That’s OK because when I get to week one, I’ll probably lose enough to settle right at the playing weight that I desired, which was about 265 most of the time in my career. But I would show up to camp weighing 273 pounds knowing I’d probably lose 8-10 pounds by the season.
Peek Inside an Al Groh Practice
I’ve been down 12-15 pounds after practices. Probably more even in college. In Virginia—a pretty humid place—we practiced in a bubble, and Al Groh was our head coach. He’s part of the Parcells coaching tree, so I’m sure some people here at The 33rd Team have coached with Al or know Al well.
There was a lot of hitting. There were long practices, and these were the two-a-day days. After that CBA in 2011, when we stopped really having two-a-days, it got a lot easier replacing that weight. When you were young, when we had two-a-days—or in College—you might lose 12 pounds twice a day.
Now kids are losing 12-15 pounds once a day, and that’s way easier to recoup and keep your muscle and weight where you want it to be.
It was really challenging after two-a-day practices. Two-a-days are rough because you would get back to practice, and not only were you tired, but your pads were also still wet! It’s a reminder that you just did this a few hours ago. And if you haven’t replaced your fluids and your foods, it’s going to be a problem,
A franchise is going to vary, just like a restaurant. I was in St.Louis for a while, and I’m not dogging anybody because they’re not a franchise anymore. They are the LA rams, and I’m pretty sure they have pretty good food out there now.
But when I was in St. Louis, we were on—especially during the seasons which is really criminal—a three food-genre rotation of choices. On Monday, it was Chinese. Then, on Wednesday, it was Mexican. On Friday it was like pizza, and sometimes they’d mix in some Popeyes. That’s not good! That is not what we should be eating. When you think about it, NFL players are allegedly some of the best athletes in the world. We’re like Ferraris, and we’re putting regular fuel in a Ferrari. That’s not great.
That’s the bad end of the spectrum.
How Good Teams Operate
The good end of the spectrum is a place like New England or a place like Philly. Where everything is really gourmet and really intentional. When there is a marrying of the nutritionist and the chef, and there is an effort to give football players a “football player meal” that is healthy and that tastes good.

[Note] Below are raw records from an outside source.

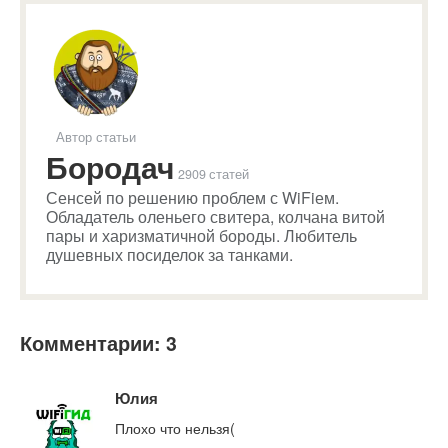
Автор статьи
Бородач
2909 статей
Сенсей по решению проблем с WiFiем.
Обладатель оленьего свитера, колчана витой
пары и харизматичной бороды. Любитель
душевных посиделок за танками.
Комментарии: 3
Юлия
Плохо что нельзя(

Always, on the first day of camp no matter how bad your food is, they are going to roll out the red carpet for you. They want to butter you up for that conditioning test, and carb you up a little bit that first day. There is that big buzz. The first meal is always good. But then by day three, you find out what that franchise is all about. Day one is easy. It’s usually steak and lobster.
Day four… day five…. day six. That’s when you really find out what kind of food you’re going to be eating, and it does vary from spot to spot.